Elsbeth-Isobel

Bonjour toi 😉

Tu n’es pas sans savoir que nous sommes déjà le 2 octobre et de plus, c’est mercredi, jour des enfants. Comme chaque année, ce mois-ci, je raconte une histoire de petite sorcière. Je retrouve donc Elsbeth-Isobel. Tu peux lire toutes ses aventures ici et ici pour celles d’Héloïse et Stefano.

C’est parti !

Depuis que je connaissais le secret de mon père, je faisais très attention à fermer mon esprit dès que j’étais en sa présence. Il ne devait jamais savoir.

Je devais avouer que rien chez lui ne me rappelait sa détresse lorsque Shearah avait disparu emmenant sa fille. Ma mère et lui continuaient de s’aimer comme auparavant et j’en venais à douter de ce que j’avais entrevu. Après tout, peut-être avais-je pris mes rêves pour une réalité.

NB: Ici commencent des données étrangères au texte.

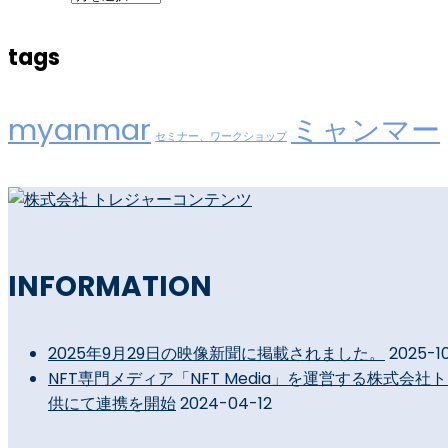
tags
myanmar
ミャンマー
セミナー、ワークショップ
INFORMATION
2025年9月29日の映像新聞に掲載されました。
2025-1
NFT専門メディア「NFT Media」を運営する株式
供にて連携を開始
2024-04-12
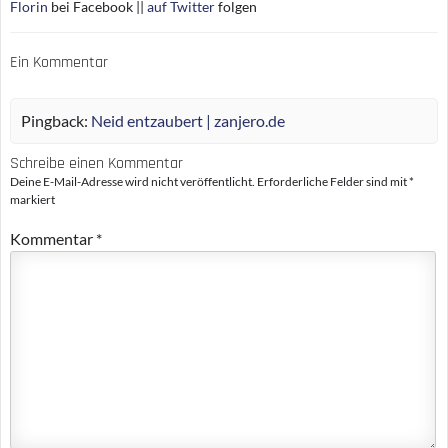
Florin
bei Facebook ||
auf Twitter
folgen
Ein Kommentar
Pingback:
Neid entzaubert | zanjero.de
Schreibe einen Kommentar
Deine E-Mail-Adresse wird nicht veröffentlicht.
Erforderliche Felder sind mit
*
markiert
Kommentar
*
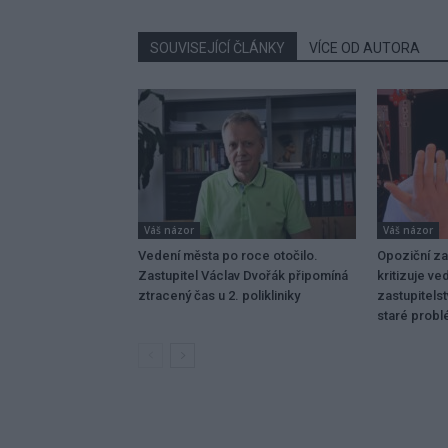
SOUVISEJÍCÍ ČLÁNKY
VÍCE OD AUTORA
Váš názor
Váš názor
Vedení města po roce otočilo.
Opoziční za
Zastupitel Václav Dvořák připomíná
kritizuje ve
ztracený čas u 2. polikliniky
zastupitelst
staré prob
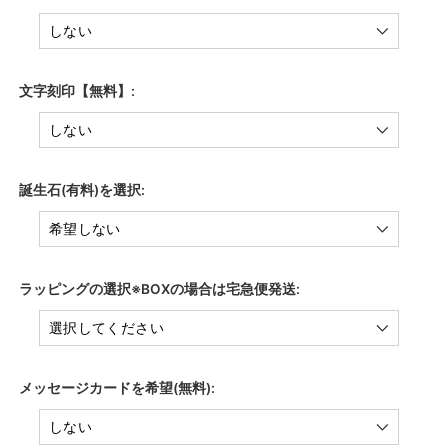
文字刻印【無料】:
誕生石(有料)を選択:
ラッピングの選択※BOXの場合は宅急便発送:
メッセージカードを希望(無料):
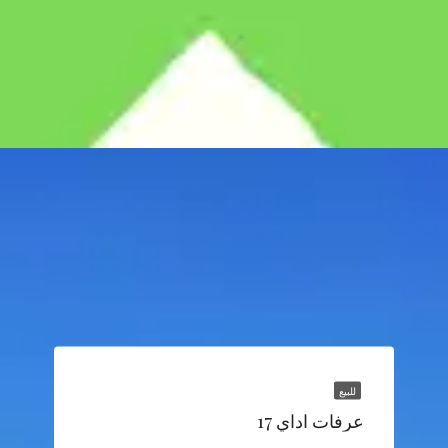
للبيع
عرفات اداي 17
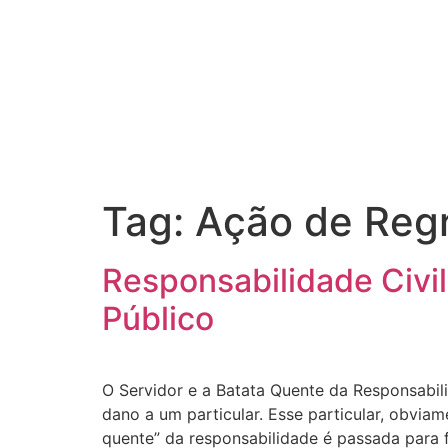
Tag:
Ação de Reg
Responsabilidade Civi
Público
O Servidor e a Batata Quente da Responsabili
dano a um particular. Esse particular, obvi
quente” da responsabilidade é passada para 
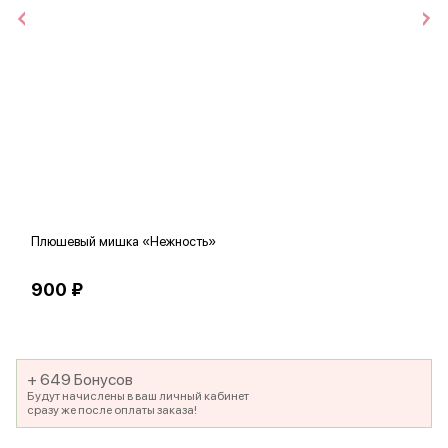
Плюшевый мишка «Нежность»
В
900 ₽
5
+ 649 Бонусов
Будут начислены в ваш личный кабинет
сразу же после оплаты заказа!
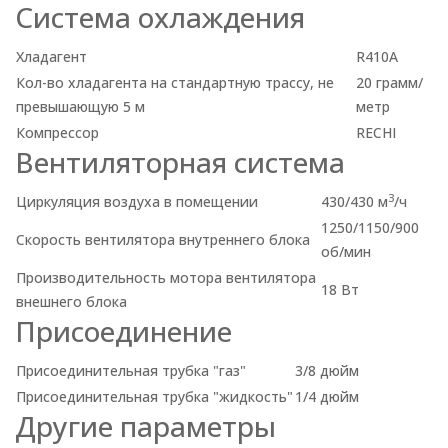
Система охлаждения
Хладагент
R410A
Кол-во хладагента на стандартную трассу, не
20 грамм/
превышающую 5 м
метр
Компрессор
RECHI
Вентиляторная система
3
Циркуляция воздуха в помещении
430/430 м
/ч
1250/1150/900
Скорость вентилятора внутреннего блока
об/мин
Производительность мотора вентилятора
18 Вт
внешнего блока
Присоединение
Присоединительная трубка "газ"
3/8 дюйм
Присоединительная трубка "жидкость"
1/4 дюйм
Другие параметры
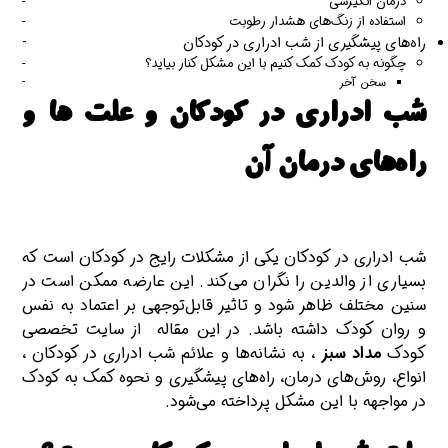
درمان انگیزشی
استفاده از زنگ‌های هشدار رطوبت
راه‌های پیشگیری از شب ادراری در کودکان
چگونه به کودک کمک کنیم با این مشکل کنار بیاید؟
سخن آخر
شب ادراری در کودکان و علت ها و
راه‌های درمان آن
شب ادراری در کودکان یکی از مشکلات رایج در کودکان است که
بسیاری از والدین را نگران می‌کند. این عارضه ممکن است در
سنین مختلف ظاهر شود و تاثیر قابل‌توجهی بر اعتماد به نفس
و روان کودک داشته باشد. در این مقاله از سایت تخصصی
کودک
مداد سبز
، به نشانه‌ها و علائم شب ادراری در کودکان ،
انواع، روش‌های درمان، راه‌های پیشگیری و نحوه کمک به کودک
در مواجهه با این مشکل پرداخته می‌شود.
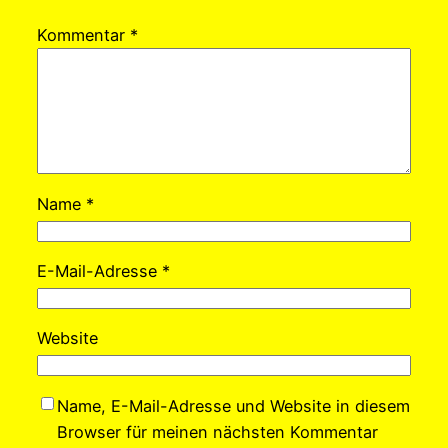
Kommentar
*
Name
*
E-Mail-Adresse
*
Website
Name, E-Mail-Adresse und Website in diesem
Browser für meinen nächsten Kommentar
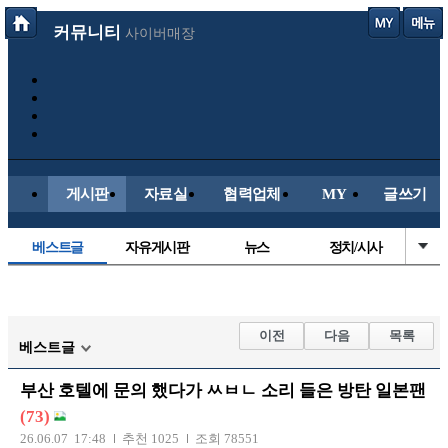
커뮤니티
사이버매장
게시판
자료실
협력업체
MY
글쓰기
베스트글
자유게시판
뉴스
정치/시사
시배목
유명인의차
보배드림이야기
성인게시판
국내야구
해외야구
해외축구
국내축구
이전
다음
목록
베스트글
부산 호텔에 문의 했다가 ㅆㅂㄴ 소리 들은 방탄 일본팬
(73)
26.06.07 17:48
추천 1025
조회 78551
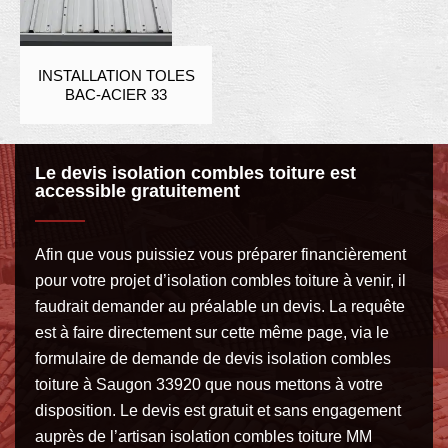
INSTALLATION TOLES
BAC-ACIER 33
Le devis isolation combles toiture est
accessible gratuitement
Afin que vous puissiez vous préparer financièrement
pour votre projet d’isolation combles toiture à venir, il
faudrait demander au préalable un devis. La requête
est à faire directement sur cette même page, via le
formulaire de demande de devis isolation combles
toiture à Saugon 33920 que nous mettons à votre
disposition. Le devis est gratuit et sans engagement
auprès de l’artisan isolation combles toiture MM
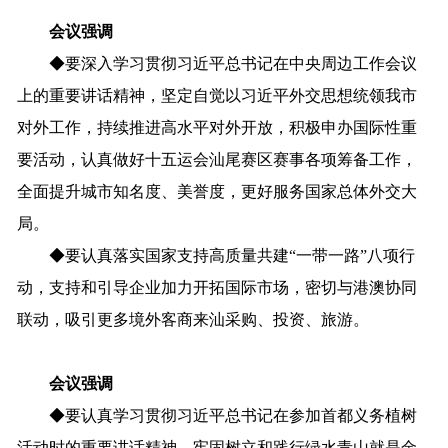
会议强调
◆
要
深入
学习
贯彻
习近平
总书记在
中央
周边工作
会议
上的
重要
讲话
精神
，
坚定自觉以习近平外交思想统领我市
对外工作，
持续推进高水平对外开放，
积极
申办
国际性
重
要
活动
，
认真做好
十五运会
汕尾赛区赛事各项筹备工作
，
全面
提升
城市
知名度
、
美誉度
，
更好服务国家总体外交大
局。
◆
要
认真落实国家支持高质量共建
“一带一路”八项行
动，
支持和引导企业
加力开拓国际市场，
密切
与
港澳
协同
联动，
吸引更多境外客商来汕采购、投资、旅游
。
会议强调
◆
要认真
学习
贯彻习近平总书记在参加首都义务植树
活动时的重要讲话精神
，
牢固树立和践行绿水青山就是金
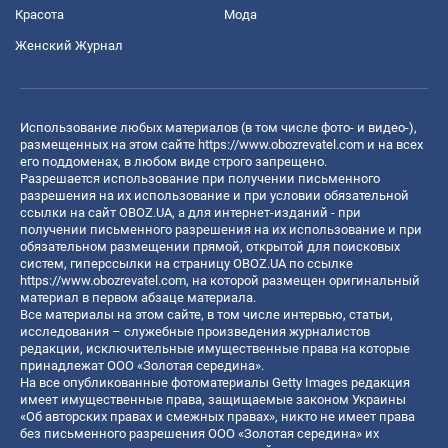
Красота
Мода
Женский Журнал
Использование любых материалов (в том числе фото- и видео-),
размещенных на этом сайте
https://www.obozrevatel.com
и на всех
его поддоменах, в любом виде строго запрещено.
Разрешается использование при получении письменного
разрешения на их использование и при условии обязательной
ссылки на сайт OBOZ.UA, а для интернет-изданий - при
получении письменного разрешения на их использование и при
обязательном размещении прямой, открытой для поисковых
систем, гиперссылки на страницу OBOZ.UA по ссылке
https://www.obozrevatel.com
, на которой размещен оригинальный
материал в первом абзаце материала.
Все материалы на этом сайте, в том числе интервью, статьи,
исследования – служебные произведения журналистов
редакции, исключительные имущественные права на которые
принадлежат ООО «Золотая середина».
На все опубликованные фотоматериалы Getty Images редакция
имеет имущественные права, защищаемые законом Украины
«Об авторских правах и смежных правах», никто не имеет права
без письменного разрешения ООО «Золотая середина» их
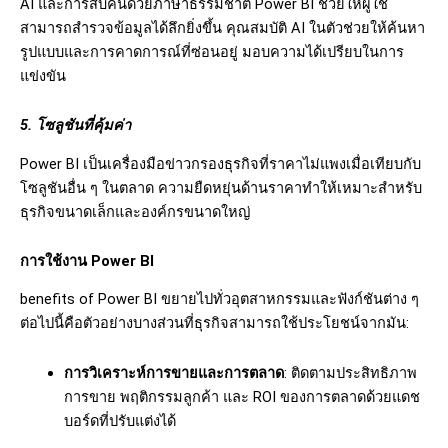
AI และการสืบค้นด้วยภาษาธรรมชาติ Power BI ช่วยให้ผู้ใช้
สามารถสำรวจข้อมูลได้ลึกยิ่งขึ้น คุณสมบัติ AI ในตัวช่วยให้ค้นหา
รูปแบบและการคาดการณ์ที่ซ่อนอยู่ มอบความได้เปรียบในการ
แข่งขัน
5. โซลูชันที่คุ้มค่า
Power BI เป็นเครื่องมือข่าวกรองธุรกิจที่ราคาไม่แพงเมื่อเทียบกับ
โซลูชันอื่น ๆ ในตลาด ความยืดหยุ่นด้านราคาทำให้เหมาะสำหรับ
ธุรกิจขนาดเล็กและองค์กรขนาดใหญ่
การใช้งาน Power BI
benefits of Power BI ขยายไปทั่วอุตสาหกรรมและฟังก์ชันต่าง ๆ
ต่อไปนี้คือตัวอย่างบางส่วนที่ธุรกิจสามารถใช้ประโยชน์จากมัน:
การวิเคราะห์การขายและการตลาด
: ติดตามประสิทธิภาพ
การขาย พฤติกรรมลูกค้า และ ROI ของการตลาดด้วยแดช
บอร์ดที่ปรับแต่งได้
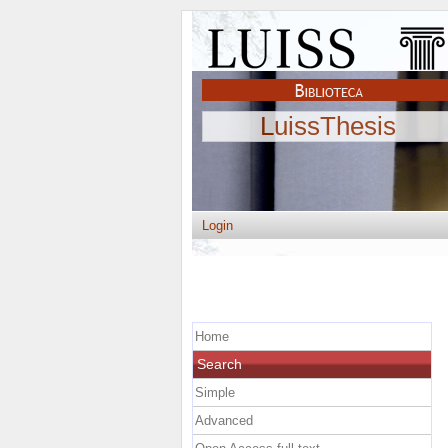
LuissThesis
Login
Home
Search
Simple
Advanced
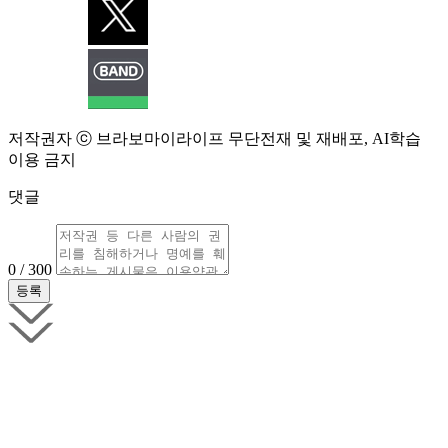
저작권자 ⓒ 브라보마이라이프 무단전재 및 재배포, AI학습
이용 금지
댓글
0 / 300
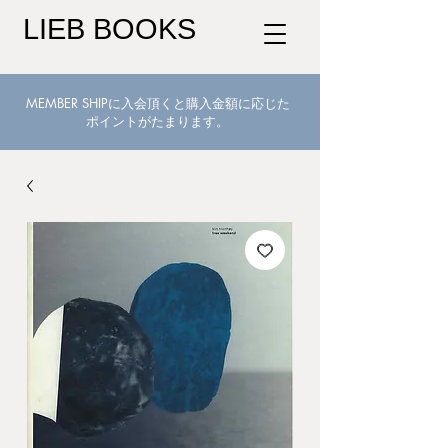
LIEB BOOKS
MEMBER SHIPに入会頂くと購入金額に応じた
ポイントがたまります。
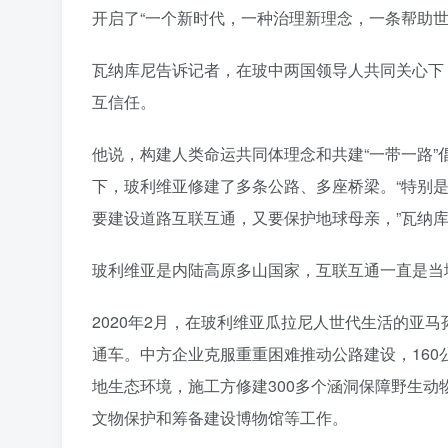
开启了“一个新时代，一种治理新理念，一条帮助世
瓦纳库尼告诉记者，在玻中两国领导人共同关心下
互信任。
他说，构建人类命运共同体理念和共建“一带一路”
下，玻利维亚修建了多条公路、多座桥梁。“特别
要建设道路互联互通，又要保护地球母亲，”瓦纳库
玻利维亚是内陆高原多山国家，互联互通一直是当
2020年2月，在玻利维亚瓜拉尼人世代生活的亚
通车。中方企业克服重重困难推动公路建设，16
地生态环境，施工方修建300多个涵洞保障野生
文物保护和筹备建设博物馆等工作。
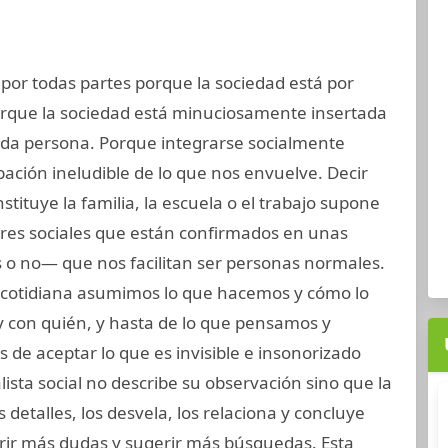
 por todas partes porque la sociedad está por
orque la sociedad está minuciosamente insertada
ada persona. Porque integrarse socialmente
ción ineludible de lo que nos envuelve. Decir
nstituye la familia, la escuela o el trabajo supone
res sociales que están confirmados en unas
 o no— que nos facilitan ser personas normales.
a cotidiana asumimos lo que hacemos y cómo lo
 con quién, y hasta de lo que pensamos y
 de aceptar lo que es invisible e insonorizado
ista social no describe su observación sino que la
detalles, los desvela, los relaciona y concluye
rir más dudas y sugerir más búsquedas. Esta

Arthus faisait sa toilette sur mon lit quand la porte s’ouvrit brutalement. Une chance qu’il ne soit pas apparu comme par enchantement !

— Bonjour Elsbeth-Isobel !

Je m’inclinais aussitôt. Même s’il était mon père, Straurius était notre grand sorcier et je lui devais le respect comme tout le monde ici. Arthus cessa également de se lécher. Je retins un sourire, il semblait s’être mis au garde à vous. Oui, ça ne rigolait pas chez nous concernant les règles !

Mais il restait avant tout mon papa et il me prit dans ses bras pour m’embrasser. J’aimais ces moments où je sentais contre moi son cœur battre. Ils étaient rares, alors je profitais pleinement de l’instant qui d’ailleurs ne dura pas.

— J’ai une mission pour toi !

J’aurais dû m’en douter. Straurius avait mille choses à faire, il ne venait jamais dans ma chambre sans raison valable.

Je m’approchais de lui et Arthus sauta sur mon épaule, attentif tout comme moi.

— Tu sais certainement que la fée des eaux, Nymphaïa, ne pourra plus remplir ce rôle.

En effet, celle-ci avait été transformée à tout jamais en grenouille. At-on idée aussi de braver mon père. Elle avait jeté son dévolu sur Joe, le compagnon de la sorcière Shearah alias Charlie, la maman d’Héloïse, cela avait bien failli réussir, quand elle était devenue sirène et…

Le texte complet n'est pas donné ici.